REQUIREMENT –
Exclude the pictures, then repeat exactly each line from the one containing "investing in crypto" to the final line of the records that follow.

Records from a data source

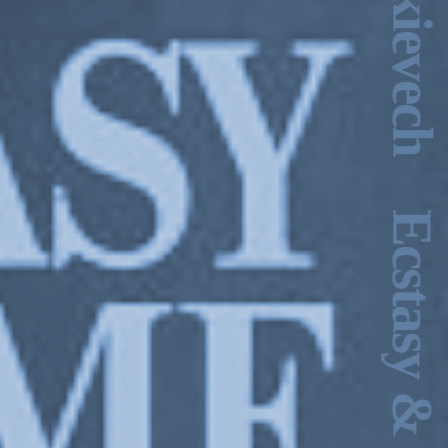
lin, 2014.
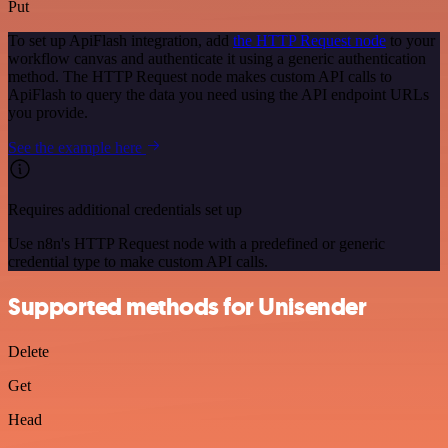
Put
To set up ApiFlash integration, add
the HTTP Request node
to your
workflow canvas and authenticate it using a generic authentication
method. The HTTP Request node makes custom API calls to
ApiFlash to query the data you need using the API endpoint URLs
you provide.
See the example here
Requires additional credentials set up
Use n8n's HTTP Request node with a predefined or generic
credential type to make custom API calls.
Supported methods for Unisender
Delete
Get
Head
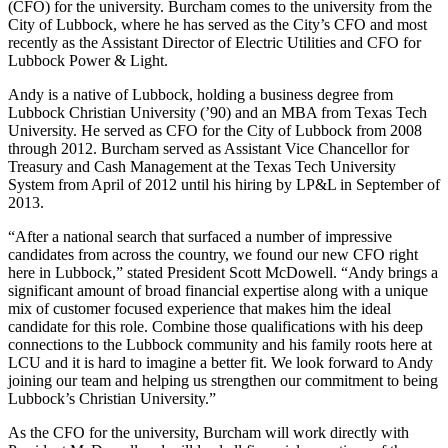
(CFO) for the university. Burcham comes to the university from the
City of Lubbock, where he has served as the City’s CFO and most
recently as the Assistant Director of Electric Utilities and CFO for
Lubbock Power & Light.
Andy is a native of Lubbock, holding a business degree from
Lubbock Christian University (’90) and an MBA from Texas Tech
University. He served as CFO for the City of Lubbock from 2008
through 2012. Burcham served as Assistant Vice Chancellor for
Treasury and Cash Management at the Texas Tech University
System from April of 2012 until his hiring by LP&L in September of
2013.
“After a national search that surfaced a number of impressive
candidates from across the country, we found our new CFO right
here in Lubbock,” stated President Scott McDowell. “Andy brings a
significant amount of broad financial expertise along with a unique
mix of customer focused experience that makes him the ideal
candidate for this role. Combine those qualifications with his deep
connections to the Lubbock community and his family roots here at
LCU and it is hard to imagine a better fit. We look forward to Andy
joining our team and helping us strengthen our commitment to being
Lubbock’s Christian University.”
As the CFO for the university, Burcham will work directly with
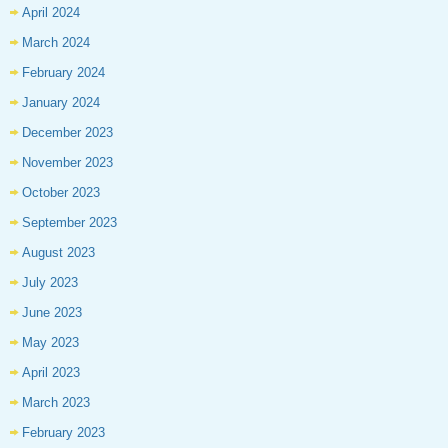
April 2024
March 2024
February 2024
January 2024
December 2023
November 2023
October 2023
September 2023
August 2023
July 2023
June 2023
May 2023
April 2023
March 2023
February 2023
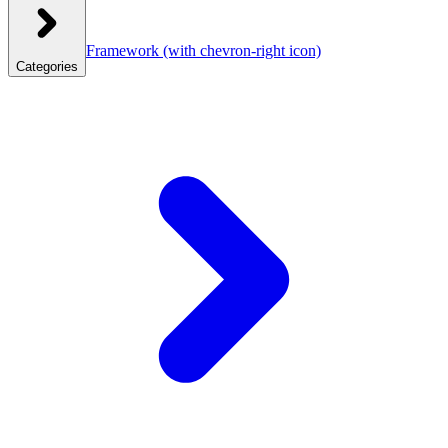
Framework
(with chevron-right icon)
Categories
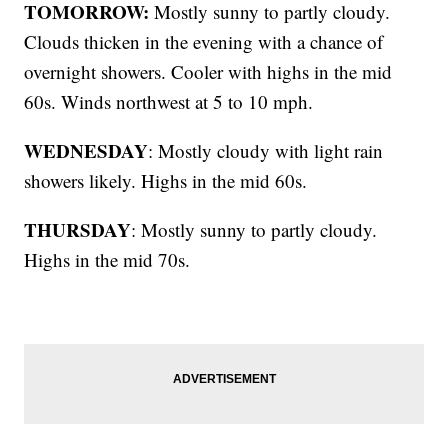
TOMORROW:
Mostly sunny to partly cloudy.
Clouds thicken in the evening with a chance of
overnight showers. Cooler with highs in the mid
60s. Winds northwest at 5 to 10 mph.
WEDNESDAY
: Mostly cloudy with light rain
showers likely. Highs in the mid 60s.
THURSDAY
: Mostly sunny to partly cloudy.
Highs in the mid 70s.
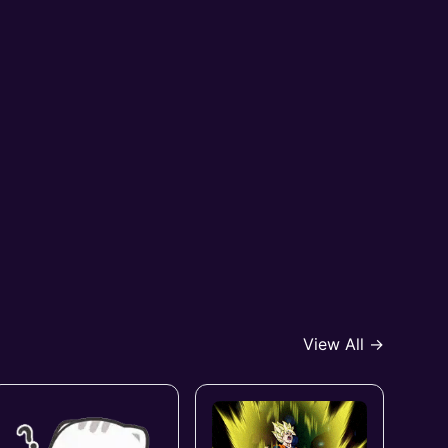
View All →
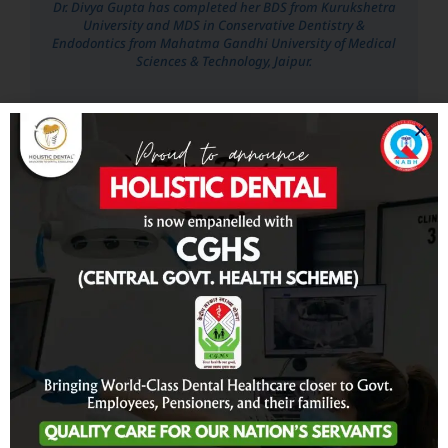
Dr. Divya Gupta has completed her BDS from Kurukshetra
University and MDS in Conservative Dentistry &
Endodontics from Mahatma Gandhi University of Medical
Sciences & Technology, Jaipur.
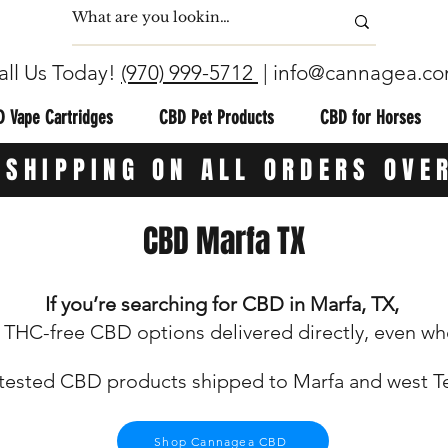
all Us Today!
(970) 999-5712
|
info@cannagea.c
 Vape Cartridges
CBD Pet Products
CBD for Horses
 SHIPPING ON ALL ORDERS OVE
CBD Marfa TX
If you’re searching for CBD in Marfa, TX,
THC-free CBD options delivered directly, even where
tested CBD products shipped to Marfa and west T
Shop Cannagea CBD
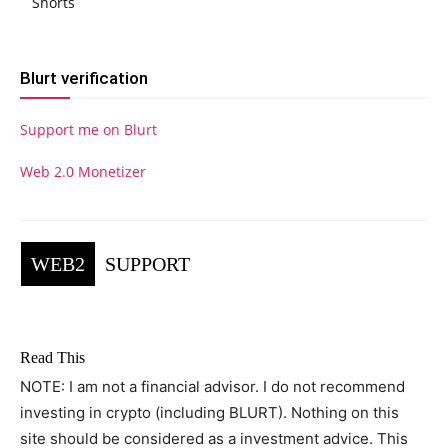
Shorts
Blurt verification
Support me on Blurt
Web 2.0 Monetizer
WEB2
SUPPORT
Read This
NOTE: I am not a financial advisor. I do not recommend
investing in crypto (including BLURT). Nothing on this
site should be considered as a investment advice. This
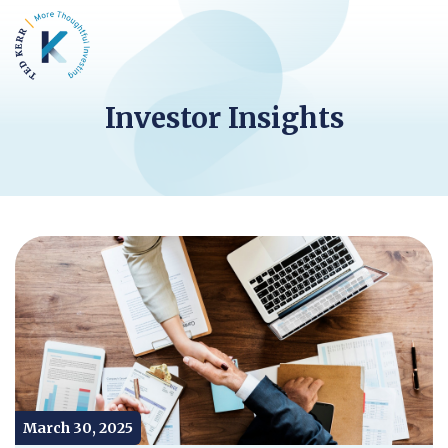
Investor Insights
March 30, 2025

WRITTEN SOLUTION –
investing in crypto (including BLURT). Nothing on this
site should be considered as a investment advice. This
Investor Insights
March 30, 2025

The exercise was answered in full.